DATASET RECORDS:
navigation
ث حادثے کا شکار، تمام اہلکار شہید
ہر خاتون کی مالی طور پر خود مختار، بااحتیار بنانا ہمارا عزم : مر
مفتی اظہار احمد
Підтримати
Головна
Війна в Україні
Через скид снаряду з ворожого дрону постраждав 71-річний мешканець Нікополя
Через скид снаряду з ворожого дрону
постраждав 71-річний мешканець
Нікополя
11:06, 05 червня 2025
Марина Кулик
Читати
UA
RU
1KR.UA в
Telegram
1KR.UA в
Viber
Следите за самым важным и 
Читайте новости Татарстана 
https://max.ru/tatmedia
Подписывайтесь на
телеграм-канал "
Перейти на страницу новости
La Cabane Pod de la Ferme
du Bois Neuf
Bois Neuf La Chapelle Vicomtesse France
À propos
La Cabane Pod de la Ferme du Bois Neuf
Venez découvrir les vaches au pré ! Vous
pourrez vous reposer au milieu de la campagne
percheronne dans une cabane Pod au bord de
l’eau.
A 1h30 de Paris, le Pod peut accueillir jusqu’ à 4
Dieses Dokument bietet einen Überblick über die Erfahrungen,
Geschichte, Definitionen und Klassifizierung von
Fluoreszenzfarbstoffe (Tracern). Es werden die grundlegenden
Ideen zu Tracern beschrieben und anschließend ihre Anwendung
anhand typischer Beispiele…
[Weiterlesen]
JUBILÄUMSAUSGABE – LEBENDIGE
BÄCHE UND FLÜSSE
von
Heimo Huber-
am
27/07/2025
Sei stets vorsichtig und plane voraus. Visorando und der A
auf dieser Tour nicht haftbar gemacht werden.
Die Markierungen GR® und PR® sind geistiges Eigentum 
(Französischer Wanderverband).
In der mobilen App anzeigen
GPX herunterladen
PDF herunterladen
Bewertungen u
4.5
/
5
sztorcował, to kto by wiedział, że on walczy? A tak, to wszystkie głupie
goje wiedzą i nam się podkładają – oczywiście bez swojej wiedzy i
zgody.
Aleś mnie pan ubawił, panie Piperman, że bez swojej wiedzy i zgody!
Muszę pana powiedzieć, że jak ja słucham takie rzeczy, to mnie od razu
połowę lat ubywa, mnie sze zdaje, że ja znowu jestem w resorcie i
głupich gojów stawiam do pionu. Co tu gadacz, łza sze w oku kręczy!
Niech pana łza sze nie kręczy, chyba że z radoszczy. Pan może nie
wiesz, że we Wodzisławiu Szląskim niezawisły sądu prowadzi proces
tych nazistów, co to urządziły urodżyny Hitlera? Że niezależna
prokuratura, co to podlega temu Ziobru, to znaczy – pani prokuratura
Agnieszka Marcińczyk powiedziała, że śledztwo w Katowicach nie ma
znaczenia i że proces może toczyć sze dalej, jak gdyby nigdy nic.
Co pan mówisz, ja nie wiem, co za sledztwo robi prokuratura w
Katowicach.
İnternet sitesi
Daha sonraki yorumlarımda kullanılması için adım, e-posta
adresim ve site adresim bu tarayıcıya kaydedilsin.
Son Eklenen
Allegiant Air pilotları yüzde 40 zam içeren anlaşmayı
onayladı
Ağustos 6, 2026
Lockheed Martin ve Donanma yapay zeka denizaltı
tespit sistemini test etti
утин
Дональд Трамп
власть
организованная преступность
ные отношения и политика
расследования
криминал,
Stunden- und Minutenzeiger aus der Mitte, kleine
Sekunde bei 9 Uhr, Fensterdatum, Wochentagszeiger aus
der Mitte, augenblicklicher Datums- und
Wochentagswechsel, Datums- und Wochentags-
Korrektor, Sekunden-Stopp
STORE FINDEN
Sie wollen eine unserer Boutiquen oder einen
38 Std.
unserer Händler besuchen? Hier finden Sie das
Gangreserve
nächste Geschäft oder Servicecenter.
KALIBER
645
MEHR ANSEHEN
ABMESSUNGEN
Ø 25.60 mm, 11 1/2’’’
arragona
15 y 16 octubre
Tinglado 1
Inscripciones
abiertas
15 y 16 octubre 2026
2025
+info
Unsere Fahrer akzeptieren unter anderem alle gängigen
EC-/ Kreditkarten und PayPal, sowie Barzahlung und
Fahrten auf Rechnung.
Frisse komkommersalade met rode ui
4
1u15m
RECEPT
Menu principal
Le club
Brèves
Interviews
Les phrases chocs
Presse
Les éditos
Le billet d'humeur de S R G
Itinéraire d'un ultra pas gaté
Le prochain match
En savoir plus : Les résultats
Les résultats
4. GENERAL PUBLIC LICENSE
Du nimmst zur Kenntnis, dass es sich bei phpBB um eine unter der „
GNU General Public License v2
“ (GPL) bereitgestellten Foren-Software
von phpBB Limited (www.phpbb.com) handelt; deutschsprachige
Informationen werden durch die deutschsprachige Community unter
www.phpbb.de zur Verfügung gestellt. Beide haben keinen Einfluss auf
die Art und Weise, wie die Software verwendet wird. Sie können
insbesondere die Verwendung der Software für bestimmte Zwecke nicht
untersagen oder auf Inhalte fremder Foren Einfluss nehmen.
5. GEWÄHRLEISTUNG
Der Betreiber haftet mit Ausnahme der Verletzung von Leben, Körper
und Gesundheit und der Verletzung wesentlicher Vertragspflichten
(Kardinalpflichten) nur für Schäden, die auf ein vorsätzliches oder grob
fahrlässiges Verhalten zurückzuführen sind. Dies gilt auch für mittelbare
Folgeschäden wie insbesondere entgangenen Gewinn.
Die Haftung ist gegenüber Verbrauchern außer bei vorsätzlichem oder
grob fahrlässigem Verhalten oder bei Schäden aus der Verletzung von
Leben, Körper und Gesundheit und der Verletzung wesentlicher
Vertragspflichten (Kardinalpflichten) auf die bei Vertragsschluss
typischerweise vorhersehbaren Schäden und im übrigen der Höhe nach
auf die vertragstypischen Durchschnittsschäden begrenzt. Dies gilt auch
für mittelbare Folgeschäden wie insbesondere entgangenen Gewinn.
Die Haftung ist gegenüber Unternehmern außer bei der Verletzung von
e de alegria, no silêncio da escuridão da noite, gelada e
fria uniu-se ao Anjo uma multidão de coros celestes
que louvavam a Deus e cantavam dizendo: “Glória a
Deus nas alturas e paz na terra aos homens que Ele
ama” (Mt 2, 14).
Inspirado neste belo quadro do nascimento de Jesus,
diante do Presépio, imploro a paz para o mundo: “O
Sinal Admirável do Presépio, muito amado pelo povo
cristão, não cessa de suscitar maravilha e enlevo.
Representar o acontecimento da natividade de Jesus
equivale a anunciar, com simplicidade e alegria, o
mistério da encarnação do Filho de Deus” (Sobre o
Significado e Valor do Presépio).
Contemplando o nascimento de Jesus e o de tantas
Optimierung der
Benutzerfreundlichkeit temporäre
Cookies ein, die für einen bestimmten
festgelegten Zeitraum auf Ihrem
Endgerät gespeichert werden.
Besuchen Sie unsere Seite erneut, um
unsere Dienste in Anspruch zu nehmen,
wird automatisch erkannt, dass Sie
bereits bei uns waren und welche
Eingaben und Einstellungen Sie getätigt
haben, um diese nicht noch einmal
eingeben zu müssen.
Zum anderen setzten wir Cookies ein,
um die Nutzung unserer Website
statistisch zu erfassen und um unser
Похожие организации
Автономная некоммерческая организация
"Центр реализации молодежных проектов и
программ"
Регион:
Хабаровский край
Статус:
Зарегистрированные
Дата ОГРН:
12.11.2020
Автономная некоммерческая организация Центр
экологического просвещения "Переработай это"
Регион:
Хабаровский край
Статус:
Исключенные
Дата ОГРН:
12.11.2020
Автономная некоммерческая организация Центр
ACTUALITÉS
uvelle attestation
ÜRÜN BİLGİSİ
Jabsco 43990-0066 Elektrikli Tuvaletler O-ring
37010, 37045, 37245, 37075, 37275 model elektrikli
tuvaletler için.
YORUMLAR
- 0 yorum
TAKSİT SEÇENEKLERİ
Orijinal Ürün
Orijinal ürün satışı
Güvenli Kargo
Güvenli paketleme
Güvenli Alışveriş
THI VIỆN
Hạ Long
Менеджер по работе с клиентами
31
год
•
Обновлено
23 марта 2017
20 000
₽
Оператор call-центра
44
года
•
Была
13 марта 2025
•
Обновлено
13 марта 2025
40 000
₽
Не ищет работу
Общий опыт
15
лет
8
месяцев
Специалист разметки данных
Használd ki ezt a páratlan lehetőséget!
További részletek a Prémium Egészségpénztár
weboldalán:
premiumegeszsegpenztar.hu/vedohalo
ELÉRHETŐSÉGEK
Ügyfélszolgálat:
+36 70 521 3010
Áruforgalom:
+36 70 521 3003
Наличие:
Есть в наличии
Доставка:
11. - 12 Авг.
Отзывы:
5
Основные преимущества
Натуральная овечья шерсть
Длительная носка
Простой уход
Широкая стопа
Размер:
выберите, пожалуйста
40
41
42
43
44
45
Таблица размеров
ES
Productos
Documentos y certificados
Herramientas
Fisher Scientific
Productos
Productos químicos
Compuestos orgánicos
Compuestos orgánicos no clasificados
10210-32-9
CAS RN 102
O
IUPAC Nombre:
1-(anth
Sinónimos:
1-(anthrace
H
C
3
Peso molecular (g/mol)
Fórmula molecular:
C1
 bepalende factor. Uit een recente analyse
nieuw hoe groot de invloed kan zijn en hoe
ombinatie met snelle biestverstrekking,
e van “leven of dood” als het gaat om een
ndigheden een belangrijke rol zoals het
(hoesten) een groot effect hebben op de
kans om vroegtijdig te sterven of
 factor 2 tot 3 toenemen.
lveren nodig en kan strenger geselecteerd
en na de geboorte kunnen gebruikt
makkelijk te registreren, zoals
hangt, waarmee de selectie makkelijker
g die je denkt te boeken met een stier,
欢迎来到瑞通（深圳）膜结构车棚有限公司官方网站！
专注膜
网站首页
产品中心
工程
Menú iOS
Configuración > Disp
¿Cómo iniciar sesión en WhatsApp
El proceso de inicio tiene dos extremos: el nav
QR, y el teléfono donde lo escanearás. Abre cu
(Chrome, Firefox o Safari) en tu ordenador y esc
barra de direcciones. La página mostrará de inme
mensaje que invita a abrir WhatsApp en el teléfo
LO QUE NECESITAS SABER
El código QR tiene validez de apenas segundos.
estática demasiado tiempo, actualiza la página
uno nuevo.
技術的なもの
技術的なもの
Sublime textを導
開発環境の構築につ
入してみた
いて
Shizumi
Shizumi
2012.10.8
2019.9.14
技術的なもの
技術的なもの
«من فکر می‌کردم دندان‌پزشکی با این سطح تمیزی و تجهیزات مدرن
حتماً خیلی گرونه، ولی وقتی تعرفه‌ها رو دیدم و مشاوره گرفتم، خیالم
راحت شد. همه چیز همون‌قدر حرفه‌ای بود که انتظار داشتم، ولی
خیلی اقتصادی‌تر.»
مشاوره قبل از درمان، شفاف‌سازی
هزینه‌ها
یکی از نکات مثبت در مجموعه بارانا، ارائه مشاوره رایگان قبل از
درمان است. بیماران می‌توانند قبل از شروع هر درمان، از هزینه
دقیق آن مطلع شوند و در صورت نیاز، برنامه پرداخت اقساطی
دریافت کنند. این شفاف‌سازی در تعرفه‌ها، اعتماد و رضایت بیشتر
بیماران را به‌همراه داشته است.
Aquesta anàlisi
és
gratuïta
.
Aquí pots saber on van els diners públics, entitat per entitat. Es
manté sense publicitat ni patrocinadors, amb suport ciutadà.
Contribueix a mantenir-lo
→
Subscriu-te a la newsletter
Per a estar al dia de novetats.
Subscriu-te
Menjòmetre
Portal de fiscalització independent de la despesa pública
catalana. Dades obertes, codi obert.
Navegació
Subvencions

WHAT TO DO:
Return the material exactly as it stands above, but only from its first line to the line containing "pourrez vous reposer au milieu de la campagne", both ends included.

EXERCISE OUTPUT:
navigation
ث حادثے کا شکار، تمام اہلکار شہید
ہر خاتون کی مالی طور پر خود مختار، بااحتیار بنانا ہمارا عزم : مر
مفتی اظہار احمد
Підтримати
Головна
Війна в Україні
Через скид снаряду з ворожого дрону постраждав 71-річний мешканець Нікополя
Через скид снаряду з ворожого дрону
постраждав 71-річний мешканець
Нікополя
11:06, 05 червня 2025
Марина Кулик
Читати
UA
RU
1KR.UA в
Telegram
1KR.UA в
Viber
Следите за самым важным и 
Читайте новости Татарстана 
https://max.ru/tatmedia
Подписывайтесь на
телеграм-канал "
Перейти на страницу новости
La Cabane Pod de la Ferme
du Bois Neuf
Bois Neuf La Chapelle Vicomtesse France
À propos
La Cabane Pod de la Ferme du Bois Neuf
Venez découvrir les vaches au pré ! Vous
pourrez vous reposer au milieu de la campagne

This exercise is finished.